There is no mechanism for detention and deportation in the aftermath of the NRC. What are we going to do with the 41 lakh excluded off-the-lists?
In out petition, we have stated that there are 41 lakh illegal voters in the 2006 voter list. Whatever the final comes to be, we have said that upon detection as a foreigner, the person must be declared stateless. Their voting rights should be withdrawn. They can live here with work permits. But they will be regarded as second-class citizens.
We, the people of Assam, don’t work. Our survival is for easy money. We pick up guns. Then who are working in Assam? Most of the Bengali Muslim population, which allegedly includes a significant number of illegal immigrants, is the working class in Assam. As soon as they leave the state, we will face a big problem in terms of work culture. There will be no labourers, no rickshaw pullers, no vegetable vendors etc.
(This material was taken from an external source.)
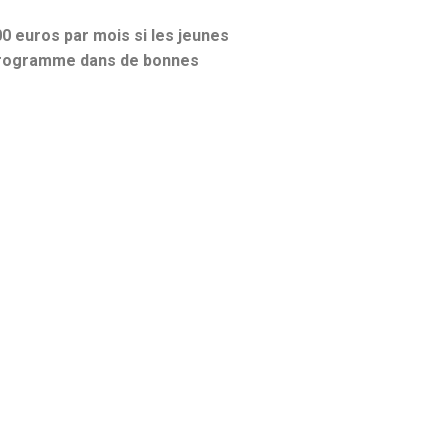
00 euros par mois si les jeunes
 programme dans de bonnes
Our petition has taken the social cost of exclusion into consideration.
The deportation treaty with Bangladesh is something the government has been working for a while, the outcomes of which is not very clear yet.
In the course of freeing Assam from illegal immigration, did the real guarantee of Assam Accord: protection of the locals, get sandwiched between politics, bureaucracy and the public?
This process is unable to identify indigenous Muslims of Assam from Bangladeshi Muslims. The NRC has mixed up one Ali from Bangladesh and one Ali from Assam. This is a serious issue. In out petition, we have written about these modalities. But we are unfortunate that the Supreme Court did not listen to us. The Congress government in 2009, when we submitted the petition, did not listen to us either.
In our petition, we have repeatedly stated that there should be a difference between a Bangladeshi Muslim and an Assamese Muslim. We suggested that all those indigenous to Assam should be assessed separately. The verification of their citizenship must not be mixed with those applicants who provide proves of documents from before 1971. This preliminary identification helps in distinguishing communities within the Muslim population. Messing this up is a dangerous sign for the future of Assam.
It has been 10 years since you filed the petition. Where does the NRC exercise stand today?
Being the petitioners of a landmark case, the last 10 years of the NRC hold a special significance in our lives. We don’t want these 10 years to go waste. But how conscious are we about it? Every wants the NRC, but is everyone concerned about getting it done in the right way? Where is the correct verification?
There is a Supreme Court observation dated August 28, 2018 on 10 per cent sample re-verification. That hasn’t discussed properly till now. A lot of illegal immigrants have been included in the NRC. Bangladeshis are working in the NRC offices across the state illegally.
Officials are taking bribe to register names in the NRC. Two officials in Guwahati were caught red-handed taking bribe. Unless and until this re-verification is completed, we don’t have a crystal clear NRC list.